Life as an international student-athlete

I disliked Chick-fil-A sauce the first time I tried it. I had only been in the United States for an hour, and the sweetness of it was too much for me. The August heat was also too much. I had left the drizzly U.K. in a thick tracksuit and was instantly regretting it.  

Hit by the altitude, I hauled my suitcase through Denver International Airport and was greeted warmly by a teammate from the women’s soccer program. We hopped in a massive truck and began driving south toward Colorado Springs; my American dream had officially begun. 

I was struck by the vast landscape of the Rocky Mountains and the clear blue sky that now greets me each morning during the summer. My first few days were dream-like. This is what I had been imagining since I penned my signature on the national letter of intent the November prior. However, the surrealness of this culture shock was overwhelming. 

After a few days, I began to miss home and the smallness of the village that I came from. 

Rising Senior Fie Steenberg also said that she experienced a massive culture shock once she moved to the U.S. Steenberg is from Odense, Denmark. She is an international business major and a captain on the women’s soccer program.  
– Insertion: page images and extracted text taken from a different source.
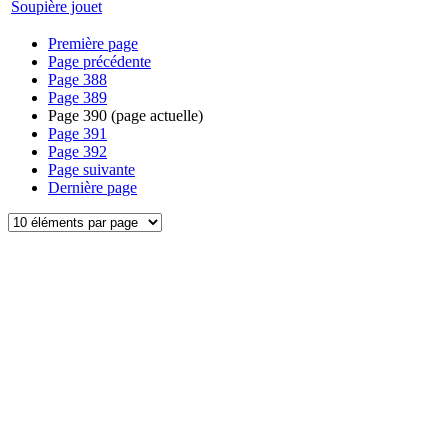
Soupière jouet
Première page
Page précédente
Page
388
Page
389
Page
390
(page actuelle)
Page
391
Page
392
Page suivante
Dernière page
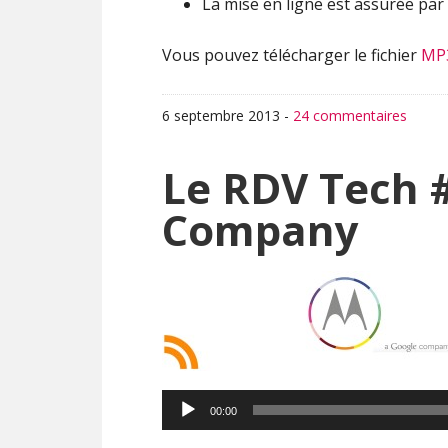
La mise en ligne est assurée par
Vous pouvez télécharger le fichier
MP
6 septembre 2013
-
24 commentaires
Le RDV Tech 
Company
Lecteur
00:00
audio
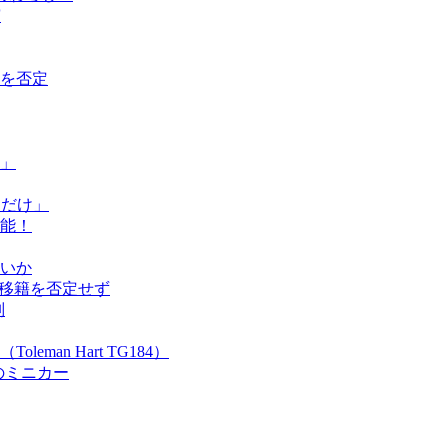
演
を否定
」
ただけ」
能！
いか
ム移籍を否定せず
別
an Hart TG184）
のミニカー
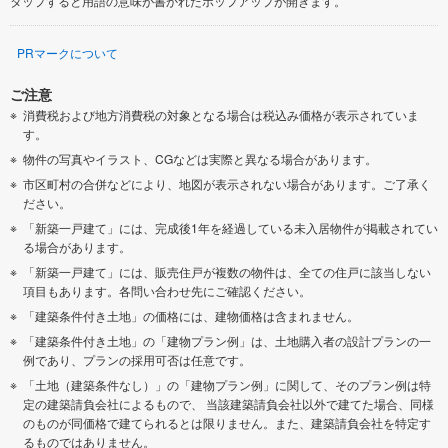
タップすると用語の意味が書かれたポップアップが開きます。
PRマークについて
ご注意
消費税および地方消費税の対象となる場合は税込み価格が表示されていま
す。
物件の写真やイラスト、CGなどは実際と異なる場合があります。
市区町村の合併などにより、地図が表示されない場合があります。ご了承く
ださい。
「新築一戸建て」には、完成後1年を経過している未入居物件が掲載されてい
る場合があります。
「新築一戸建て」には、販売住戸が複数の物件は、全ての住戸に該当しない
項目もあります。各問い合わせ先にご確認ください。
「建築条件付き土地」の価格には、建物価格は含まれません。
「建築条件付き土地」の「建物プラン例」は、土地購入者の設計プランの一
例であり、プランの採用可否は任意です。
「土地（建築条件なし）」の「建物プラン例」に関して、そのプラン例は特
定の建築請負会社によるもので、 当該建築請負会社以外で建てた場合、同様
のものが同価格で建てられるとは限りません。また、建築請負会社を特定す
るものではありません。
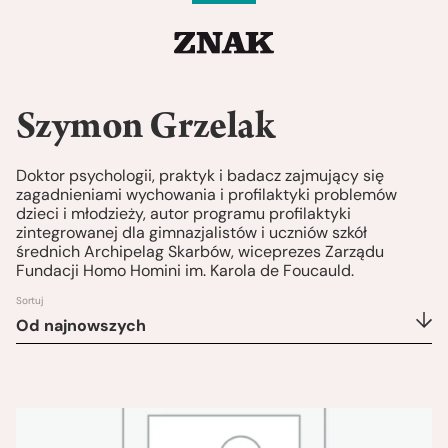
Szymon Grzelak
Doktor psychologii, praktyk i badacz zajmujący się
zagadnieniami wychowania i profilaktyki problemów
dzieci i młodzieży, autor programu profilaktyki
zintegrowanej dla gimnazjalistów i uczniów szkół
średnich Archipelag Skarbów, wiceprezes Zarządu
Fundacji Homo Homini im. Karola de Foucauld.
Sortuj
Od najnowszych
“Everything is so far away here; you need a car to have independence. Also, the school system is different; I had no idea what classes to take. I feel like I was misled because I took some classes that I did not need to take. This made me behind with school for a while,”  Steenberg said.  

Apart from calling it football instead of soccer, Steenberg and I were also shocked by the difference in the U.S.’ approach to the beautiful game.  

“European soccer is a lot different in terms of style of play. The understanding of the game is really different. So, in my first year, that took me a while to adjust to. Also, we normally play two games a week in the fall which is very intense and not normal in Europe. Then it is also weird when you hardly play any games in the spring,” Steenberg said. 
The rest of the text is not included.